After another long, quiet moment, Oskar came back up the steps, holding a steaming wood trencher in one hand and balancing a few heavy-looking clay cups on a plate with the other. He set both on the table, and I felt my stomach begin to churn as the scents of stewed meat and strong green herbs reached my nose. “You both all right?” he asked.
Aler looked over at me, raising an eyebrow questioningly, and after a short moment I nodded. “Yeah, Oskar, we’re all right.” I pulled myself closer to the table, scooting my stool forward with my good leg. “Thanks for this, I didn’t realize how hungry I was until just now.”
Oskar nodded to me. “No worries. And there’s this, though Bat said you should probably go at it slowly.” He set one of the cups in front of me, giving the other two to himself and Aler. “That patrol Sir Atelic was leading came back with it. I heard Sir Atelic tell Sir Hagan they found it in an old cache a few days march away, along with the last of the sidhe who ran. He said they found the fox-faces all huddled together next to the cache marker, along with a couple of frozen rabbit carcasses and a little pile of sticks and logs, said it looked like they’d been trying to start a fire and just couldn’t figure out how.”
I picked up the cup, which was warm to the touch, and sniffed at the cloudy amber-colored liquid within. There were unfamiliar spices and notes to the scent I didn’t recognize, but he smell of cider was unmistakable and immediately familiar, enough like the stuff in my father’s old barrel that I felt a sudden wave of homesickness.
“So, that’s it, then?” Aler asked, “He said they got the last of the little bastards?”
“Well, we didn’t get an exact count or anything, but we saw the fox-faces split into four groups as they ran away, and the scouts have found four camps. Unless they had stragglers split off, we’ve caught or found them all, and if they’re freezing to death in groups I somehow doubt a lone survivor would do much better.”

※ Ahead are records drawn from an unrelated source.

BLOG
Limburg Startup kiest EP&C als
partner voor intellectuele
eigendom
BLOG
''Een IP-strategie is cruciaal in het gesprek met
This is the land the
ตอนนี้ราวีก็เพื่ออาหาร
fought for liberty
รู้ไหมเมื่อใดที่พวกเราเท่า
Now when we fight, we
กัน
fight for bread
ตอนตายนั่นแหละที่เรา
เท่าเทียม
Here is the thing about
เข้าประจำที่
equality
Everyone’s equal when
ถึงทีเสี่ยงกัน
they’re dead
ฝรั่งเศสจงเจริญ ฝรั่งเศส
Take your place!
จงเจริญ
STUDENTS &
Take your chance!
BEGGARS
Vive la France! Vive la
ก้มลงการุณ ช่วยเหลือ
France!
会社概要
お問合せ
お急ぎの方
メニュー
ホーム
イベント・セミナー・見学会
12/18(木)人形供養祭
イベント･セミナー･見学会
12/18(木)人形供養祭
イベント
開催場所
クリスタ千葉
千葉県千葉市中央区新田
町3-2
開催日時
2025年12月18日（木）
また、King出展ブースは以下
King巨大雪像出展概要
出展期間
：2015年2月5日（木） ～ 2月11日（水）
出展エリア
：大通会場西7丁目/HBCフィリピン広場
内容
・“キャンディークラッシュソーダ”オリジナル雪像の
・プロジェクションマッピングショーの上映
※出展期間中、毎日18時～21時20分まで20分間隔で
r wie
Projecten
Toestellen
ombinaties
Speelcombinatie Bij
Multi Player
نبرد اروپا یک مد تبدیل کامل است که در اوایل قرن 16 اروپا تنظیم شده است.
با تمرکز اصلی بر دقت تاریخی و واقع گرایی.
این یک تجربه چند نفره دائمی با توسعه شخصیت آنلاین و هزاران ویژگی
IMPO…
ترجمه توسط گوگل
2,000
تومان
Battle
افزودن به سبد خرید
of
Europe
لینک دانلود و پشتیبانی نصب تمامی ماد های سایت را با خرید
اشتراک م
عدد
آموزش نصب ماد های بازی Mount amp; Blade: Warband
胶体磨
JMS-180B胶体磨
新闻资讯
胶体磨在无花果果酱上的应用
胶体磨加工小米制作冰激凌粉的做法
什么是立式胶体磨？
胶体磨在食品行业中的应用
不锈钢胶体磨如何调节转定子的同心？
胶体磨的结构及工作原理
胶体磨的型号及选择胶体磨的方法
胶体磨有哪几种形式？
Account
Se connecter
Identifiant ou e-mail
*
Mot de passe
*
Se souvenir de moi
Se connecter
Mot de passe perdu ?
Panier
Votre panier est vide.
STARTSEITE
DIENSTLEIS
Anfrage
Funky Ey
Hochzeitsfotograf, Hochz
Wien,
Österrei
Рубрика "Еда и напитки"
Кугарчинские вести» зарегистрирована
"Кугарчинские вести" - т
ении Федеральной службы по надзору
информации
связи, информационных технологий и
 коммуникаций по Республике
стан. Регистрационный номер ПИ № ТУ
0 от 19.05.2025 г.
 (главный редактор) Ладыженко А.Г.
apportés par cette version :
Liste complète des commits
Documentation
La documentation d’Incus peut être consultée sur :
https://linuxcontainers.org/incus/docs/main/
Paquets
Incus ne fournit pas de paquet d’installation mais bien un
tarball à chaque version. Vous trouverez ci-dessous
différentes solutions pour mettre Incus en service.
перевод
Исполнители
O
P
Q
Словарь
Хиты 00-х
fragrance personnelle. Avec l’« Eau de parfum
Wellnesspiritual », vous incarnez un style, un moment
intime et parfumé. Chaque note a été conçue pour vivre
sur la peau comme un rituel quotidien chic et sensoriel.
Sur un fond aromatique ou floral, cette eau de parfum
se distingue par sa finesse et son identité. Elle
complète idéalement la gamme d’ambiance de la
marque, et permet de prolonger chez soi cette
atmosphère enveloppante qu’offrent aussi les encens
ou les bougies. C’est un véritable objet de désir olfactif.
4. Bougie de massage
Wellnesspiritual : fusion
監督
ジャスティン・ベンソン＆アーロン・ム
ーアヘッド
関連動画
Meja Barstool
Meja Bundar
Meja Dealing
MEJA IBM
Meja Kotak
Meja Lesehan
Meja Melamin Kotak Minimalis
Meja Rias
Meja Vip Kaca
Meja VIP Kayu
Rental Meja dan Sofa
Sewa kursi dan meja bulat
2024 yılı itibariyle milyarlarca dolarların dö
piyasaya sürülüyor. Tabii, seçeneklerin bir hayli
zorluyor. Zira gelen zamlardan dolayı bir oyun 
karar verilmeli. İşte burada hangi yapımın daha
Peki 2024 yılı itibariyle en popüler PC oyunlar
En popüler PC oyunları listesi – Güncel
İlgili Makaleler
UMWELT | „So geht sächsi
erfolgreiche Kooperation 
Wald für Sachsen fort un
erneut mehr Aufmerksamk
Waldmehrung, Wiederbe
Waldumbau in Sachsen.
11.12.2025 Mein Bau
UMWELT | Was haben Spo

I set down the mug, picked up the carved wooden spoon that was sitting on the side of the trencher, and lifted a little piece of meat from the stew to my mouth. It was only salt mutton, the same thing I’d been eating for a month before the battle, but I found that the gamy strangeness of the meat had grown on me, and my hunger made the taste of the stringy meat slick with its own fat immensely satisfying.
“And if we’ve caught them all, the Fae won’t have word we’ve taken the pass?”
“That’s what Sir Hagan says. And he said that if the Concord’s magic expert can figure out how to make the summoning plate work, the Fae won’t even know their people are gone. We’ll be safe here as long as we need to be, all winter and beyond if need be.”
“Well, then,” Aler said, “here’s to Sir Hagan!” He lifted his cup above the table, and then nodded to me. “And to Griffonkiller Mason, may he kill a hundred more!”
I rolled my eyes and shook my head at him, but raised my own cup alongside his. “To Cantlay Town and all its sons, here and elsewhere.”
Oskar lifted his cup, as well. “To Kellan, who’s probably back there now, having Merey feed him currants and icing!”
We all chuckled at the image, but then Oskar’s expression grew serious, and in a softer voice he added, “And to Ran, who got his wish and didn’t die in a hole in the ground.”
Aler nodded solemnly. “To Ran.”
“To Ran,” I agreed.
We each drank from our cups. Outside, in the fading afternoon light, I could just make out the first flakes of new snowfall as they drifted past the narrow arrow-slit windows.